Start of Block
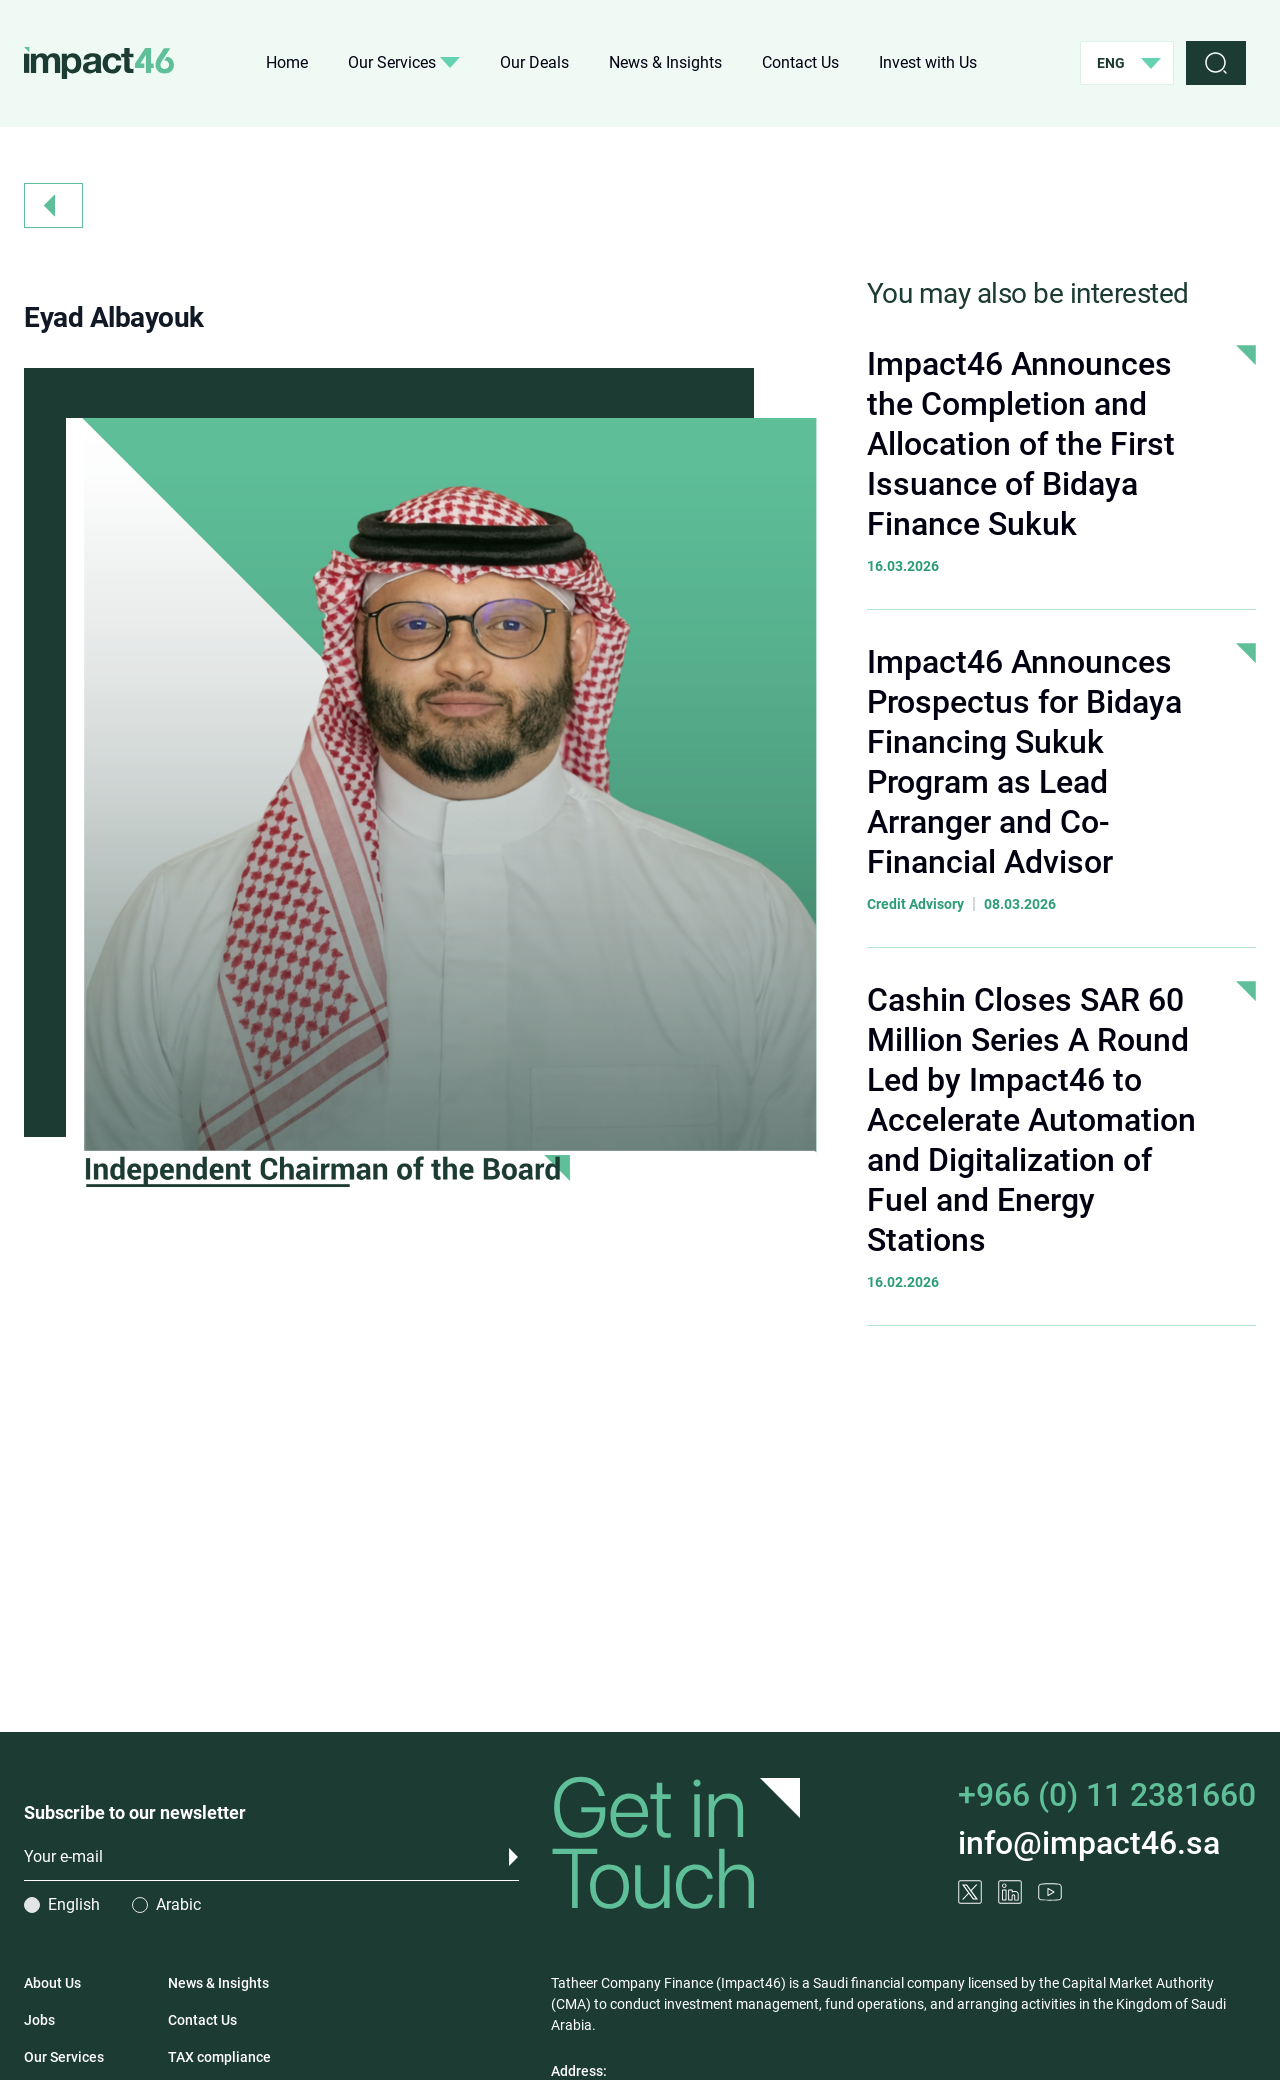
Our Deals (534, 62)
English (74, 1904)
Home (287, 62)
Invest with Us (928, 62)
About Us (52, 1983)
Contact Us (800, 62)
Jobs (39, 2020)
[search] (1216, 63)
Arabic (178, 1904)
End of Block
Copy the entries exactly. Leave the pictures out.

Our Deals (534, 62)
English (74, 1904)
Home (287, 62)
Invest with Us (928, 62)
About Us (52, 1983)
Contact Us (800, 62)
Jobs (39, 2020)
[search] (1216, 63)
Arabic (178, 1904)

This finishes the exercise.